Guanine quadruplex DNA structure restricts methylation of CpG dinucleotides genome-wide.

Cytosine methylation in mammals is important for epigenetic control of the transcriptome. Although altered methylation is frequently encountered in disease situations, particularly cancer, the relationship between genome-wide methylation and DNA structure is poorly understood. It is now evident that alternative DNA forms are functionally relevant in replication, recombination and transcription. Herein, we researched the role of alternative DNA structure in cytosine methylation using quadruplex DNA as a case study.

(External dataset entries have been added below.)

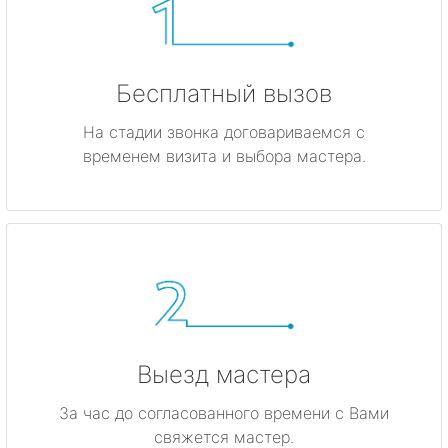
Бесплатный вызов
На стадии звонка договариваемся с
временем визита и выбора мастера.
Выезд мастера
За час до согласованного времени с Вами
свяжется мастер.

Our findings from analysis of 2.1 million CpGs in humans, across 12 tissues from the Human Epigenome Project (HEP), revealed a striking correlation within each tissue: CpGs with low methylation were enriched (P = 5.24E(-20)) whereas CpGs with high methylation were relatively depleted (P = 9.28E(-15)), within quadruplex-forming regions. This was further substantiated on considering 1.07E(8) methylcytosines from genome-wide sequencing within embryonic stem cells and differentiated fibroblasts. To further test the predictions we experimentally determined methylation in >600,000 CpGs across 18 individuals using bisulfite mapping and found significantly low methylation of CpGs within quadruplex-forming regions (P = 1.36E(-08)). Together, these suggest the role of guanine-quadruplexes in CpG methylation and directly impact our understanding of the inter-relationship between DNA conformation and global cytosine methylation.